Sébastien Boinot, nommé par Audrey Alignier, a été récompensé pour la qualité du travail valorisé dans l’article suivant :

Boinot, S., & Alignier, A. (2022). On the restoration of hedgerow ground vegetation: Local and landscape drivers of plant diversity and weed colonization. Journal of Environmental Management, 307, 114530. https://doi.org/10.1016/j.jenvman.2022.114530

Au cours de ma formation universitaire en écologie, j’appris à quel point la vie des humains dépend de la biodiversité.

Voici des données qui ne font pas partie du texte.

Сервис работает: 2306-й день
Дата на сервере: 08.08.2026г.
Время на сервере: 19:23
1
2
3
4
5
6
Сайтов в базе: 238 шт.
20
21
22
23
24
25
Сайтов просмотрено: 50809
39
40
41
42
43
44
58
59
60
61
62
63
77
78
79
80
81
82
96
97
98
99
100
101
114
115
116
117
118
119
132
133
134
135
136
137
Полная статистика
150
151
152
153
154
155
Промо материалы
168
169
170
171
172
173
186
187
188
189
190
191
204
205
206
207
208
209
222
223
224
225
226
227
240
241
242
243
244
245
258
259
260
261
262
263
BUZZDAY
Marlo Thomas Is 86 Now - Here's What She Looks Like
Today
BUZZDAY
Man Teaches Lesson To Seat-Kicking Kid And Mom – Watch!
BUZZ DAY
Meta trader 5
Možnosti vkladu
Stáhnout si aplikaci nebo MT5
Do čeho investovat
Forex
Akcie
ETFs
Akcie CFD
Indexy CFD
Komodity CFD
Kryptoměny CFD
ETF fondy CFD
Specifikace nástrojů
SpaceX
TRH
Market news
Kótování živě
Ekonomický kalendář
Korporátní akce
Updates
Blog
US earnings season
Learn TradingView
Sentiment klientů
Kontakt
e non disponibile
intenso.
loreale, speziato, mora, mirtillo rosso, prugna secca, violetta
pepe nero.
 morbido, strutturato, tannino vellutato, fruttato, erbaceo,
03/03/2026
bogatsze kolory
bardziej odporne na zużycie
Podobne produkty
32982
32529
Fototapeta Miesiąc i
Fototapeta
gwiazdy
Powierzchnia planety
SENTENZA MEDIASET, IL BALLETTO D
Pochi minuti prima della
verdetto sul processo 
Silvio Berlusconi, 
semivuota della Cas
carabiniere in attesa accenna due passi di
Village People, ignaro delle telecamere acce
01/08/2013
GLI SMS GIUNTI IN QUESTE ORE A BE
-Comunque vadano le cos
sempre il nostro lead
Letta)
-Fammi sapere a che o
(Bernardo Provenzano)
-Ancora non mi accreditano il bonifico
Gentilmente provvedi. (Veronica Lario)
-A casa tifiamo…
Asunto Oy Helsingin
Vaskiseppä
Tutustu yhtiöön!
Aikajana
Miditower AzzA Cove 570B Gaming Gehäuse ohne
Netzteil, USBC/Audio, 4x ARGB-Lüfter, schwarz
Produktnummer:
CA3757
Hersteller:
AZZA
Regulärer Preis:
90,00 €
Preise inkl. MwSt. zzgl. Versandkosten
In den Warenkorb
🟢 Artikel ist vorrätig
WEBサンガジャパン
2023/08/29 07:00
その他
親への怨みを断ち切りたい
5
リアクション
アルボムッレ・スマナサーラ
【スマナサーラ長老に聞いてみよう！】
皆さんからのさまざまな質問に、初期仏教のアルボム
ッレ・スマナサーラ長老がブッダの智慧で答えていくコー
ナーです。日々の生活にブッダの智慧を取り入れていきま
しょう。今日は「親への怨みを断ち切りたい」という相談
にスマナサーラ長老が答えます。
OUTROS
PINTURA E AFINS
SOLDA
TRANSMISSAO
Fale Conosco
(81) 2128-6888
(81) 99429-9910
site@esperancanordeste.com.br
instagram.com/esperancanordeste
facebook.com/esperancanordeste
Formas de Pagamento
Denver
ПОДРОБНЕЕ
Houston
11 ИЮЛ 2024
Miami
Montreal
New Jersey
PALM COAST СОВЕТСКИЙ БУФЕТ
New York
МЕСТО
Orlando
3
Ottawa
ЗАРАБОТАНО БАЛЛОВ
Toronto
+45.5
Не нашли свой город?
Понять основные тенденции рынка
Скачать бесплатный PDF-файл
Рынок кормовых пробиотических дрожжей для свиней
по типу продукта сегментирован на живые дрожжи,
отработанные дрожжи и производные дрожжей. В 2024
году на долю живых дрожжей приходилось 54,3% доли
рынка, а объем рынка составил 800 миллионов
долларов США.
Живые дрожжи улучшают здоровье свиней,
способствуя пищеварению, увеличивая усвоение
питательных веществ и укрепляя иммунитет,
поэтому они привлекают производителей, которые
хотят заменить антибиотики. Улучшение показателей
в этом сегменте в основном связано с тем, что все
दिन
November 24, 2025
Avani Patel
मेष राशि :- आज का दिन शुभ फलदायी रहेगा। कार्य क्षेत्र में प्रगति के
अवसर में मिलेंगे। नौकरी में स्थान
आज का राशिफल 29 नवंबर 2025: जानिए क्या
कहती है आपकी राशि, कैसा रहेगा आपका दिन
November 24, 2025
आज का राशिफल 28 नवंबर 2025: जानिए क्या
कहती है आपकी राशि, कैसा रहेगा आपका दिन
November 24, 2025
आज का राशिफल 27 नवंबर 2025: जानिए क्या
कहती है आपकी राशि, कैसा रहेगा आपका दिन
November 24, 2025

J’appris également que certaines activités humaines, trop soudaines et intensives, sont à l’origine de l’actuelle crise d’extinction de la biodiversité. Parmi ces activités figure l’agriculture industrielle d’après-guerre, qui repose sur l’utilisation massive de produits chimiques. Cette forme d’agriculture s’accompagne d’une simplification souvent extrême des paysages agricoles et une forte érosion de la biodiversité domestique et sauvage. J’ai donc décidé de m’orienter vers l’agroécologie, qui répond à l’enjeu majeur auquel les humains font face aujourd’hui : réconcilier production agricole et conservation de la biodiversité. Au cours de mon stage de Master Ingénierie en Ecologie et Gestion de la Biodiversité (IEGB), j’ai intégré l’unité Agrosystèmes Biodiversifiés (ABSys) de INRAE Montpellier et j’ai commencé à travailler en agroforesterie intra-parcellaire, qui consiste à réintroduire les arbres dans le fonctionnement des systèmes agricoles. Une question majeure était d’évaluer si les alignements d’arbres constituent un refuge pour la biodiversité et/ou un réservoir d’espèces végétales ou animales menaçant la production agricole. J’ai poursuivi ces travaux en thèse au sein de la même unité, puis j’ai effectué un postdoctorat au sein de l’unité Biodiversité, Agroécologie et Aménagement du Paysage (BAGAP) de INRAE Rennes pour travailler sur un autre type d’agroforesterie : le bocage breton. J’ai pu ainsi élargir mon champ de recherche en évaluant l’influence relative de la structure des haies, des pratiques agricoles des parcelles adjacentes, et du contexte paysager sur la diversité et la composition végétale des haies.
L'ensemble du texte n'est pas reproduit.